A. A. and Lili exchanged glances: That climber Lauren was still in social Siberia—that is, unless the Ashleys decided otherwise. Lili and A. A. were neutral on the subject, and Ashley had had other things on her mind since the dance.
Namely one other thing. Namely Tri Fitzpatrick. The boy that A. A. had known forever, her video-game
buddy. The boy who was the cutest (and shortest) seventh grader at Gregory Hall. The boy who was supposed to be crushing on her, not on Ashley. Not that she was interested in him, so why did it bother her so much that he’d finally found someone who returned his affections?
“Anyway, Lauren’s old news. Everyone’s talking about something else now,” A. A. told her mother. “At the beginning of this week, the weirdest thing happened.”
“There’s this new blog,” Lili chimed in, her voice as animated as her face. “Nobody knows who’s behind it!”

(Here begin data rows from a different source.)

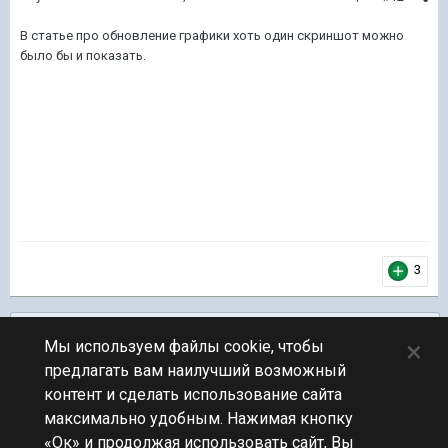
В статье про обновление графики хоть один скриншот можно
было бы и показать.
3
Подписчики
0
×
Мы используем файлы cookie, чтобы
предлагать вам наилучший возможный
ПЕРЕЙТИ К СПИСКУ ТЕМ
контент и сделать использование сайта
Новости разработки
максимально удобным. Нажимая кнопку
«Ок» и продолжая использовать сайт, Вы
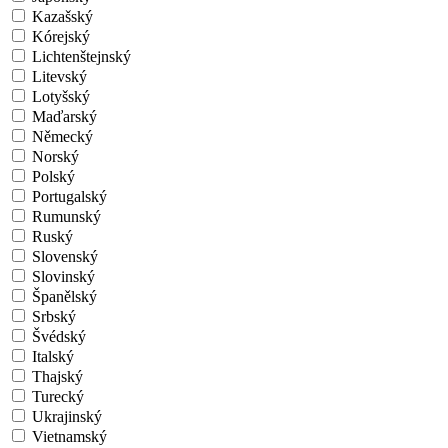
Kazašský
Kórejský
Lichtenštejnský
Litevský
Lotyšský
Maďarský
Německý
Norský
Polský
Portugalský
Rumunský
Ruský
Slovenský
Slovinský
Španělský
Srbský
Švédský
Italský
Thajský
Turecký
Ukrajinský
Vietnamský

“But it’s someone at our school, that much is obvious.” A. A. pulled off her cashmere socks and wriggled her bare toes.
“It’s like Snapchat,” Lili added breathlessly. “You have to check it every day, or every hour, or every five minutes!”
“Everyone’s saying we’re the ones who did it, but it’s not true,” A. A. said, looking at Lili, who shook her head vehemently.

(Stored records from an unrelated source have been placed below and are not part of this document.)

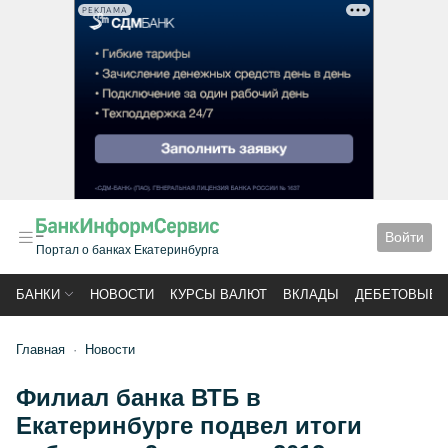
РЕКЛАМА
Войти
Портал о банках Екатеринбурга
БАНКИ
НОВОСТИ
КУРСЫ ВАЛЮТ
ВКЛАДЫ
ДЕБЕТОВЫЕ 
Главная
Новости
Филиал банка ВТБ в
Екатеринбурге подвел итоги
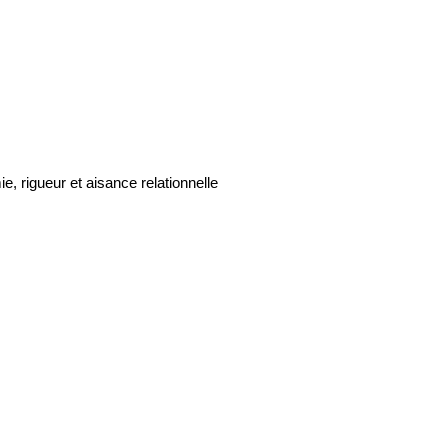
e, rigueur et aisance relationnelle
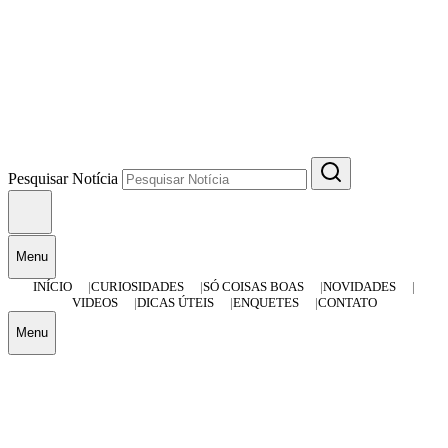
Pesquisar Notícia
Menu
INÍCIO
CURIOSIDADES
SÓ COISAS BOAS
NOVIDADES
VIDEOS
DICAS ÚTEIS
ENQUETES
CONTATO
Menu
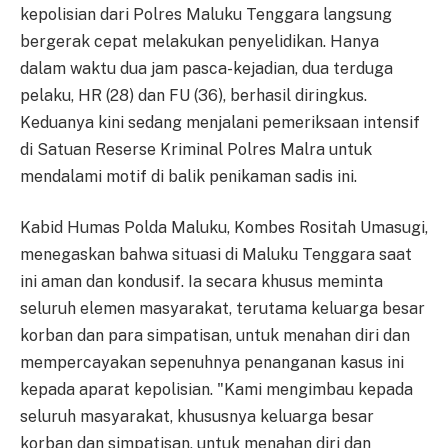
kepolisian dari Polres Maluku Tenggara langsung
bergerak cepat melakukan penyelidikan. Hanya
dalam waktu dua jam pasca-kejadian, dua terduga
pelaku, HR (28) dan FU (36), berhasil diringkus.
Keduanya kini sedang menjalani pemeriksaan intensif
di Satuan Reserse Kriminal Polres Malra untuk
mendalami motif di balik penikaman sadis ini.
Kabid Humas Polda Maluku, Kombes Rositah Umasugi,
menegaskan bahwa situasi di Maluku Tenggara saat
ini aman dan kondusif. Ia secara khusus meminta
seluruh elemen masyarakat, terutama keluarga besar
korban dan para simpatisan, untuk menahan diri dan
mempercayakan sepenuhnya penanganan kasus ini
kepada aparat kepolisian. "Kami mengimbau kepada
seluruh masyarakat, khususnya keluarga besar
korban dan simpatisan, untuk menahan diri dan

“What are you girls talking about?” Jeanine asked, emptying her giant makeup bag onto the polished wood floor and grabbing a Chanel nail polish bottle before it rolled away.
“It’s called AshleyRank,” A. A. explained. “That’s why everyone thinks the Ashleys started it.”

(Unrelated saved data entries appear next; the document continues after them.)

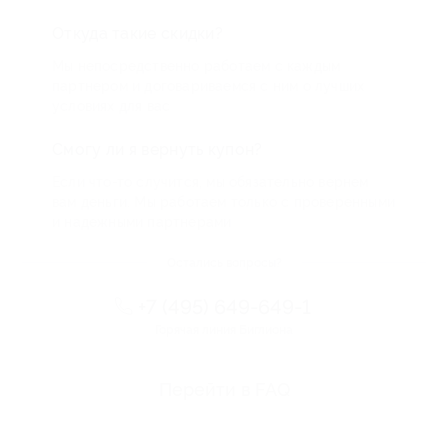
Откуда такие скидки?
Мы непосредственно работаем с каждым
партнером и договариваемся с ним о лучших
условиях для вас
Смогу ли я вернуть купон?
Если что-то случится, мы обязательно вернем
вам деньги. Мы работаем только с проверенными
и надежными партнерами
Остались вопросы?
+7 (495) 649-649-1
Горячая линия Биглиона
Перейти в FAQ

“All the seventh-grade girls are ranked according to how cute and popular they are. Totally addictive. You know,” Lili smirked, “like watching Shark Week. A feeding frenzy. Who gets to rule the ocean—or in this case, seventh grade.” She reached into her beige Proenza bag and retrieved her BlackBerry, frowning a little as she tapped on the miniature screen. “Here it is. AshleyRank, one through thirty-six.
“Cass Franklin is number thirty-six,” Lili said, her voice full of pity and condescension. She didn’t have to check the blog again because she’d already memorized the key details.
“That’s the girl I told you about,” A. A. said to her mom. “The one who should be living in a plastic bubble. She has to keep an oxygen tank in her bag in case of emergency.”
Jeannine looked concerned. “How awful!”
“Yeah. It’s social death,” Lili added.
A. A. laughed, then felt a little bad about laughing.
“More to the point,” continued Lili, who looked a bit impatient, “the Ashleys hold the top three spots. That’s why everyone thinks we came up with this.”
“And you’re sure you didn’t?” Jeanine sounded amused.
“I know I didn’t,” said A. A.
“I certainly didn’t.” Lili was indignant, and A. A. knew why: Lili was the number three Ashley, behind A. A. and, at number one, the universally acknowledged Queen Bee of Miss Gamble’s herself, Ashley Spencer.
The intercom chimed, and the front desk clerk announced another guest. A. A. told him to let her in: It was Ashley, arriving for her share of the South American fashion loot. The girl must have ESP. Jeanine was about to open the next suitcase and start pulling out fabulous clothes for her daughter to try on. Anything A. A. didn’t want, Lili and Ashley could grab, and it was always funny watching them fight over A. A.’s leftovers.
The private elevator that opened directly into the apartment dinged.
“Hey, Ash, right on time as usual,” A. A. called, looking up with a grin that soon disappeared from her pretty face.
Because when the elevator doors opened, and Ashley—cool, blond, and stylishly dressed, as usual—strolled in, she wasn’t alone. Holding her hand in the most lame and embarrassing way, and gazing up at her with adoring puppy-dog eyes, as though they were actually, yuckily, in love, was Tri Fitzpatrick.